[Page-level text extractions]
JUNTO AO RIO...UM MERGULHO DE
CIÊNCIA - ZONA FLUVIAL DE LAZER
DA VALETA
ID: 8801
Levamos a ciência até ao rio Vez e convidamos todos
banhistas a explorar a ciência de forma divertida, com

==

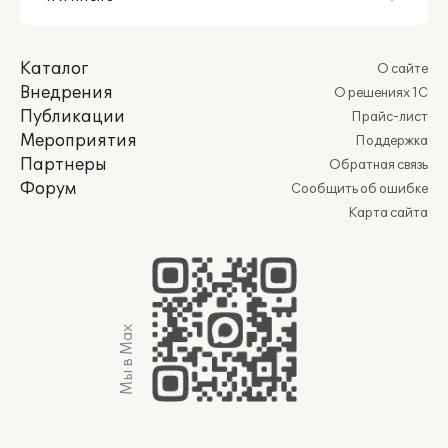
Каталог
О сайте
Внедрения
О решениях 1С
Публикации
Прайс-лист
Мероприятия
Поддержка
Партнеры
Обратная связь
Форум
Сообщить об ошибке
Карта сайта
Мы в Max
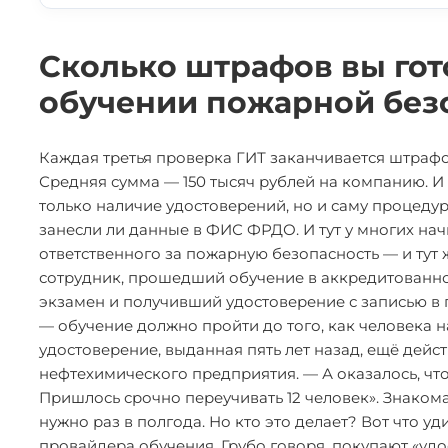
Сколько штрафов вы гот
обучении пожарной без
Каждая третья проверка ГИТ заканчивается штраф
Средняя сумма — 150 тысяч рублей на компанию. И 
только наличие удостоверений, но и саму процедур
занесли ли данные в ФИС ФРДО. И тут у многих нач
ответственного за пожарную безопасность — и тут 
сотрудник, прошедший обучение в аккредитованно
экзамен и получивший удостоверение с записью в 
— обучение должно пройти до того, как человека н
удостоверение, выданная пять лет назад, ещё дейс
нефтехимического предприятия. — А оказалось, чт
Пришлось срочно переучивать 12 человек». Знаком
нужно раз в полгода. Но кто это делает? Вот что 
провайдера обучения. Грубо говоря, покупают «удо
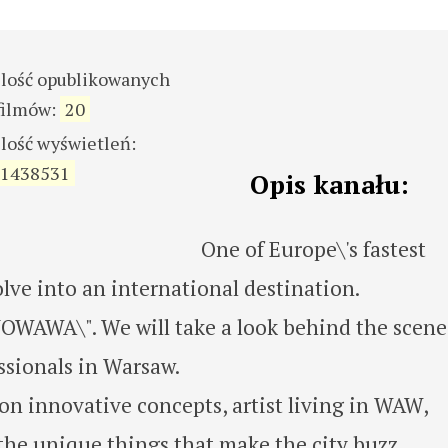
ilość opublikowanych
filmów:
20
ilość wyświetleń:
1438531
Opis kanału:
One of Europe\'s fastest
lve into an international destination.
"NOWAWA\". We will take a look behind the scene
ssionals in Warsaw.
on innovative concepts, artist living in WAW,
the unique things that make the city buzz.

> Your objective
Examine the records and pull out every line where the string "обучение" occurs.

> Answer space
сотрудник, прошедший обучение в аккредитованно
— обучение должно пройти до того, как человека н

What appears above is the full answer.